Она засмеялась и внезапно почувствовала облегчение. Не раздумывая, она протянула руку, чтобы похлопать его по плечу. Его взгляд мгновенно обратился на ее пальцы, лежащие на его темном пиджаке, и она могла бы поклясться, что по телу его пробежала дрожь, словно этот невозмутимый человек хотел бы избежать ее прикосновений. Внезапно она подумала: как это будет, если она сплетет пальцы с его пальцами? Если крепко сожмет их? Если Грейсон обхватит ее руками, как делал это, когда они были детьми? С застенчивым щебетанием она отняла руку.

— Обещаю, если действительно произошла какая-то ошибка и деньги перешли из рук в руки, я прослежу, чтобы отец вернул вам все до пенни.

Его гибкое тело пантеры неподвижно застыло. Он поднял голову и впился в нее холодным оценивающим взглядом, словно пытался проникнуть в ее мысли. Ему всегда слишком хорошо удавалось читать ее мысли, как будто он заглядывал ей прямо в душу. Она с трудом подавила желание закрыть глаза.

— Деньги меня не волнуют.

— Ну и хорошо. Значит, не будет никаких проблем. А сейчас мы очень устали. Все за мной. — Чем скорее она избавится от него, тем лучше. Трепет и эмоции, заглядывание в душу? Видит Бог, для этого ей нужно снова стать восьмилетней девочкой, доверчивой и романтичной, верящей в рыцарей в сверкающих доспехах.

Но мир вовсе не романтичен. И разумеется, не существует никаких рыцарей ни в каких доспехах.

Путешественники направились к лестнице.

— Софи, — произнес он, и слово прозвучало как спокойная команда.

Она обернулась, остановившись у подножия лестницы. Его мрачное лицо, казалось, помрачнело еще больше.

— Да? — оглянулась она.

— Вы не можете оставаться здесь. — Слова его раскатились по холлу, и сердце у нее екнуло, Идти им было некуда, и денег заплатить за жилье у нее нет.

— Почему же?

Этот вопрос застал его врасплох. Некоторое время он смотрел на нее, этот смелый, властный человек, и в его красивом лице проявилось что-то жесткое и отрешенное. Казалось, он ведет бой с самим собой.

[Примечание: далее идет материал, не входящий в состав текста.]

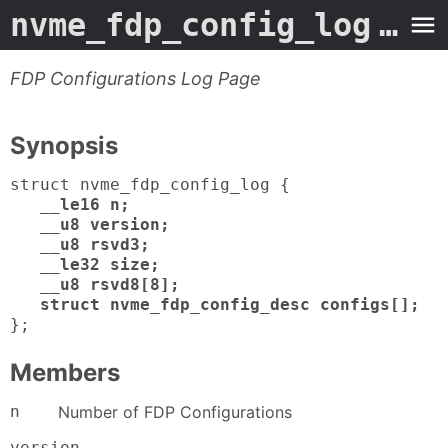
nvme_fdp_config_log
- Man Page
FDP Configurations Log Page
Synopsis
struct nvme_fdp_config_log {
__le16 n;
__u8 version;
__u8 rsvd3;
__le32 size;
__u8 rsvd8[8];
struct nvme_fdp_config_desc configs[];
};
Members
n
Number of FDP Configurations
version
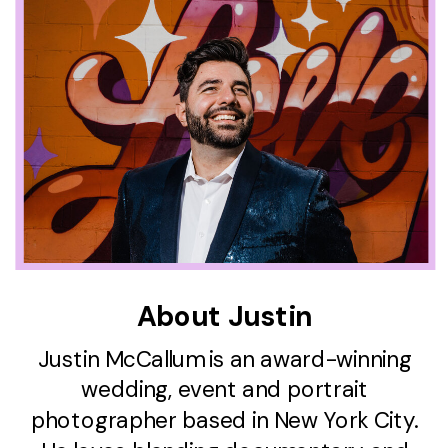
About Justin
Justin McCallum is an award-winning
wedding, event and portrait
photographer based in New York City.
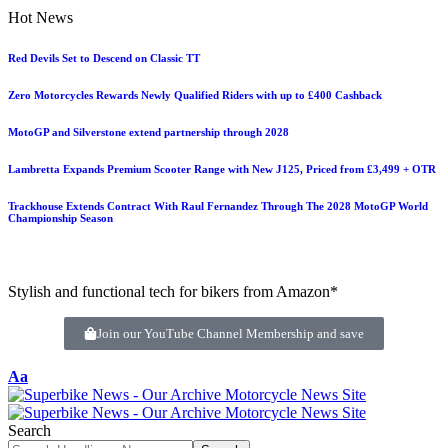
Hot News
Red Devils Set to Descend on Classic TT
Zero Motorcycles Rewards Newly Qualified Riders with up to £400 Cashback
MotoGP and Silverstone extend partnership through 2028
Lambretta Expands Premium Scooter Range with New J125, Priced from £3,499 + OTR
Trackhouse Extends Contract With Raul Fernandez Through The 2028 MotoGP World
Championship Season
Stylish and functional tech for bikers from Amazon*
Join our YouTube Channel Membership and save
Aa
Search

— Ну, скажем так — неприлично незамужней женщине спать в доме холостяка, — спокойно ответил он.

Медленная улыбка растянула губы Софи, ее равновесие наконец-то полностью восстановилось. Она вернулась, вызывающе пробежала кончиками пальцев по его рукаву, не обращая внимания на то, как вспыхнули его глаза.

— Значит, это правда. Вы действительно превратились в ходячую викторианскую добродетель.

На мгновение на лице его отразилось удивление, а потом он нахмурился. В воздухе потрескивало напряжение, и поскольку Софи стояла совсем рядом с ним, она чувствовала глубокий запах сандалового дерева.

— Увы, — продолжала она, отступая с такой быстротой, с какой только можно было, чтобы он не подумал, что она спасается бегством, — я не очень беспокоюсь о своей репутации. Но если вы беспокоитесь о своей, то отель «Вандом» не слишком далеко отсюда. Не сомневаюсь, что вам предоставят там вполне подходящую комнату.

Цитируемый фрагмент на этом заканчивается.